My young sister-in-law loves music (or at least Fall Out Boy) so for her birthday we thought we’d get her a new pair of earbuds and I would cozy them up to avoid tangles and kinks. Here they are:
I went around in my head about how to do the covering, since crocheting a tube in the round that would be as tight as I wanted seemed awkward if not impossible. I ended up doing it semi-flat. My yarn was light worsted (on the level of Caron Simply Soft: marked as 4 but decidedly thinner than a lot of 4s) and I used an E hook (3.5mm)
In dark purple: make a chain the length of the wire, ear to jack. Don’t stretch the chain when measuring but don’t add slack either. Turn and single crochet in top loop only, slightly longer than the doubled part of the earbud wire. Chain to match the leftover starting chain. You now have a Y-shaped piece where the stem of the Y is wider than the arms.
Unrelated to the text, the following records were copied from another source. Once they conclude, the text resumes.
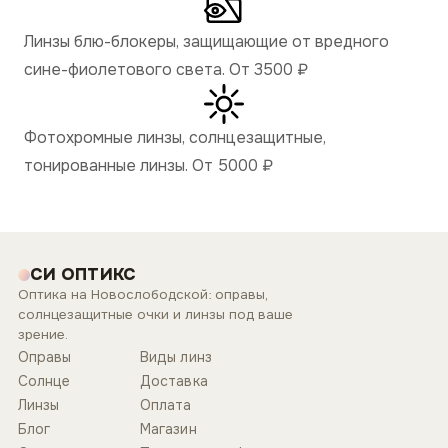
Линзы блю-блокеры, защищающие от вредного
сине-фиолетового света. От 3500
₽
Фотохромные линзы, солнцезащитные,
тонированные линзы. От 5000
₽
СИ ОПТИКС
Оптика на Новослободской: оправы,
солнцезащитные очки и линзы под ваше
зрение.
Оправы
Виды линз
Солнце
Доставка
Линзы
Оплата
Блог
Магазин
In light purple: Attach at the base of the Y. With the earbud wire enclosed and the jack pointing out the base of the Y, slip stitch the sides of the dark purple strip together to make a tight tube. When you get to the junction of the Y, single crochet up one arm in top loop only. Then slip stitch back down, with a single earbud wire enclosed, earbud itself pointing out the top of the arm, to make the strip you just widened into another tight tube. Repeat on the other arm of the Y: single crochet in top loop only to the top of the arm; slip stitch to form a tube from the top back down the the junction, encasing the wire.
I chose to stitch the arm in the front of the work first (closer to my final loop when I finished joining the base of the Y into a tube). When I got back to the junction the second time, I slip stitched in the back of the base’s last slip stitch so there wouldn’t be a gap in the light purple.
Your slip stitches will likely scrunch the tube so it doesn’t cover the full wire, but you can easily stretch it back out again, tightening the fit at the same time. When slip stitching I caught only one loop of the single crochets and one of the initial chains, and never worked in the back bump of the chain. When you’re done, secure your yarn and then weave it through the tube; there should be a lot of friction to keep it in place.